Starting a business: ups and downs

Hitting the Ground Running

Every new venture starts out as a flickering idea; then one day you sit bolt upright and ignite with a mighty “I’m going to do this.” You spend the next few weeks, months (and in my case, years) pouring your heart and soul into developing it, proactively working hard to see it evolve from that flicker of an idea into an initial sketch, then a prototype that you add to and enhance until it’s perfected and then take to the next level by raising the funds to put it through its BS EN Safety Standard testing. You experience true euphoria when it passes, start planning a launch, pluck up the courage (and funds) to place your first order and haemorrhage cash to book and dress a stand at one of the biggest industry shows in the country, whist plugging relentlessly away to get pre-show PR. Then, when you finally make it to the show you discover that the batch you’ve been sent by the manufacturer to sell is defective. It is nothing short of soul destroying.

I only found out on the last day of the show because a mother who bought one asked why the waist kept coming loose. When I clocked what had happened I felt sick. All the colour drained from my face. How could this have happened? How can I tell everyone who bought one not to use it? How can I rectify it? A very public product recall was all I could do.

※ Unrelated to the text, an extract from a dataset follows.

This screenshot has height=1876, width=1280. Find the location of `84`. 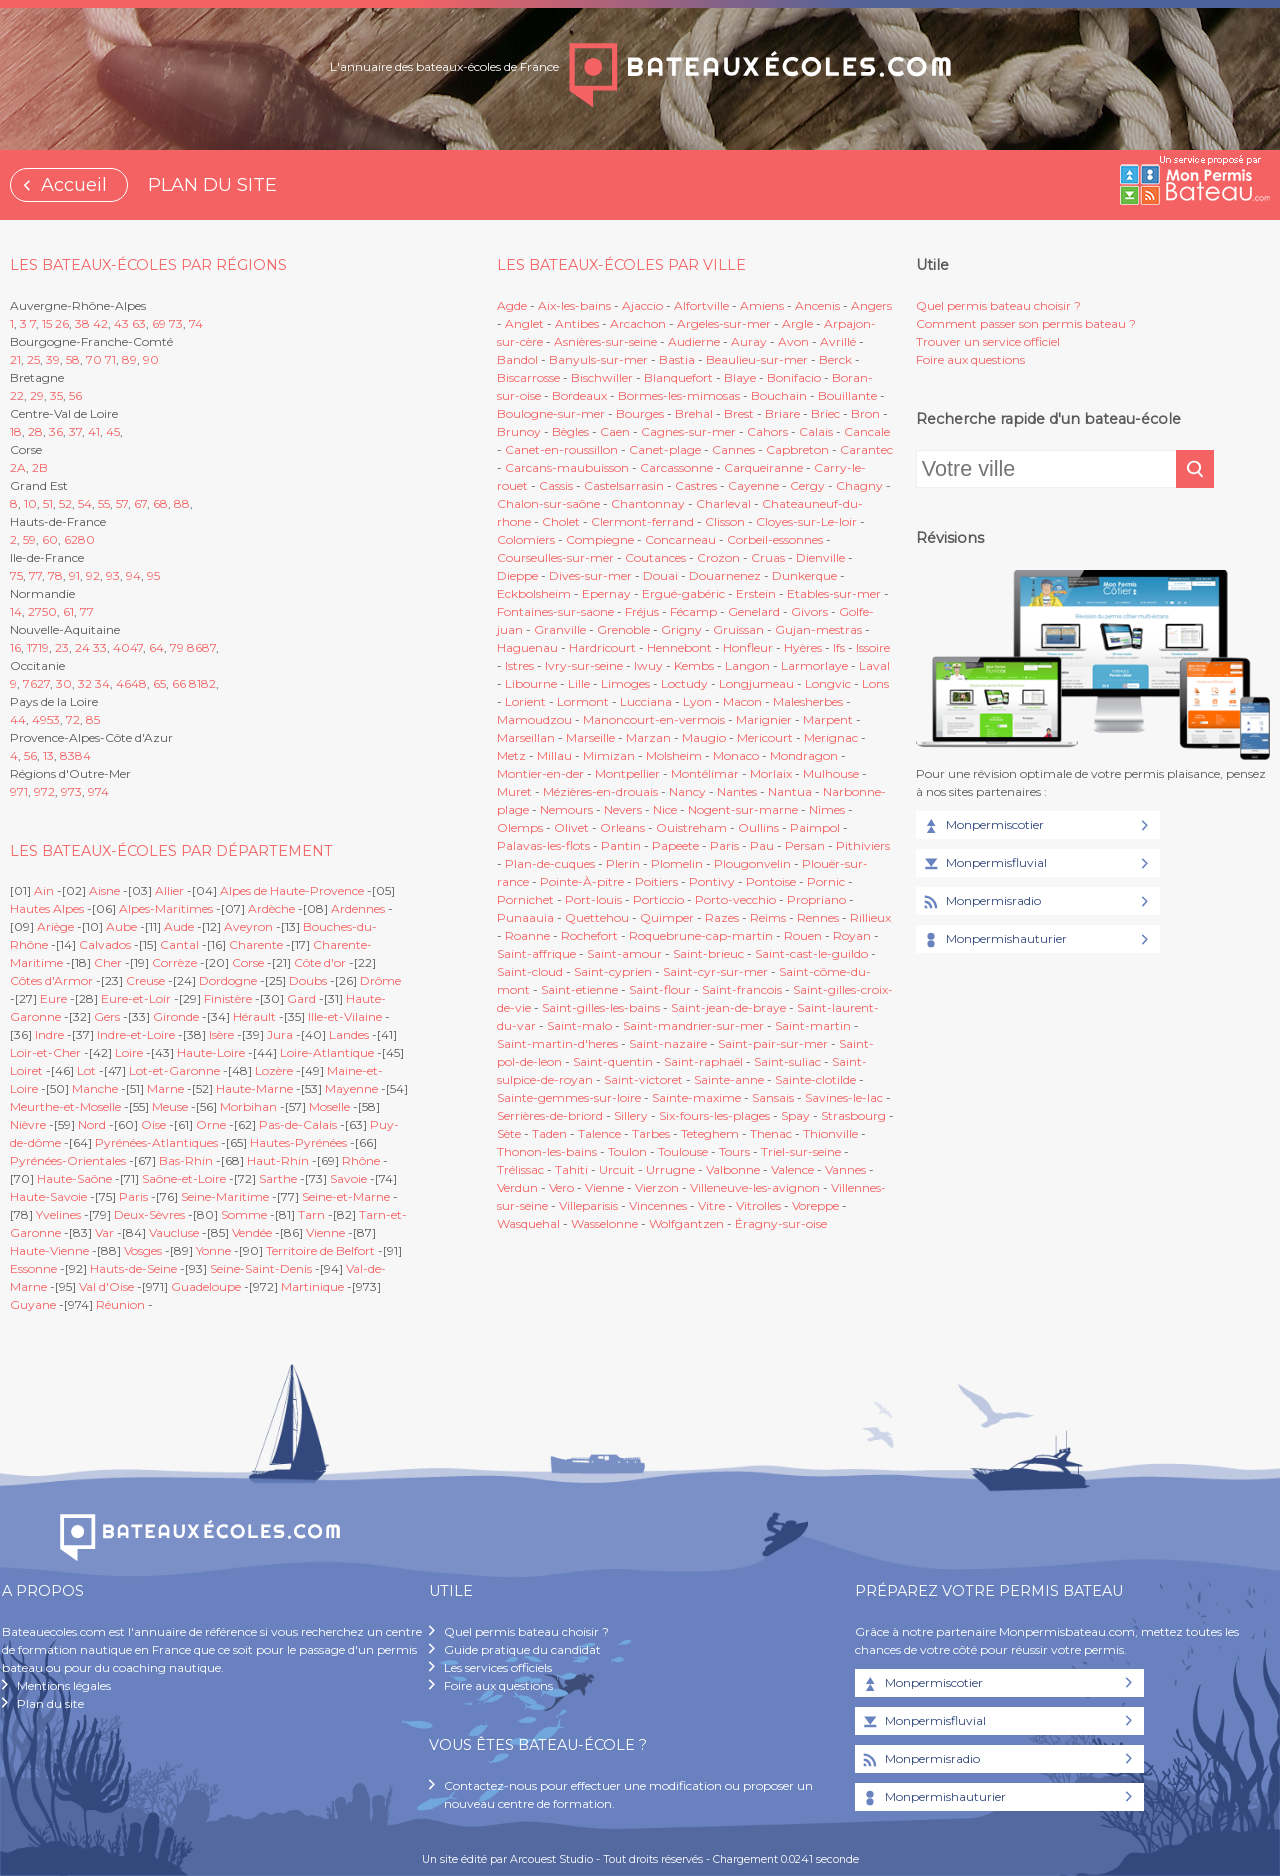 84 is located at coordinates (83, 755).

Product Recall – What Next?

A product recall is hard. Especially when you’re panicking. So I was very, very lucky to have a wonderful chum (thanks Sarah!) on the end of the phone who helped me draft it, taking care to ensure there was a solution at the end of it. It is fairly crushing having to put something like that out on social media when your entire feed to date has been full of positivity about the product. But as my friend and fellow stall holders kept saying, product recalls happen all the time; it wasn’t my fault, no business personally checks every single product they entrust a manufacturer to make and package ready for sale and distribution, because that’s what the manufacturer and their quality control is paid to do. But that’s hard to get into your head when you’re hovering over the ‘post’ button on Instagram and Facebook about to let all the world who’s interested know that the product you sold them is defective.

Does the Dust Settle?

Yes, and quicker than you’d think. Everyone was so kind and understanding about it all; and I am so grateful to them. Particularly to those who bought them and contacted me privately to say how sorry they were for me; and to friends who jollied me along, gave me solid, practical advice and told me not to give up. So, it’s been two days now, and I’ve decided to turn the negative to a positive. Write openly about what happened and document the path to putting it right. Starting with rectifying Batch 001 (an easy fix) and putting into place more rigorous quality control checks at the factory and on receipt of goods. I’ll go into that in another post.

Trust & Second Chances

All my reins come pre-packed ready to sell, so unless I had unpacked, unwound and tested each one, I wouldn’t have known the batch was faulty. I trusted the manufacturer to make them according to a strict design – the design they prototyped for BS EN Testing. When you produce a product, you have to put your trust in the manufacturer. Because you have no choice.

It’s hard to understand how on earth they managed to get it wrong, but somehow they did. And from that lessons must be learned. Big ones. All reins sold at the show were defective, however the remaining reins from Batch 001 have now been remedied and are as they should have been in the first place. I always tell my son to give people second chances; it’s important. And so that’s what I’m doing, but with safeguarding improvements in place.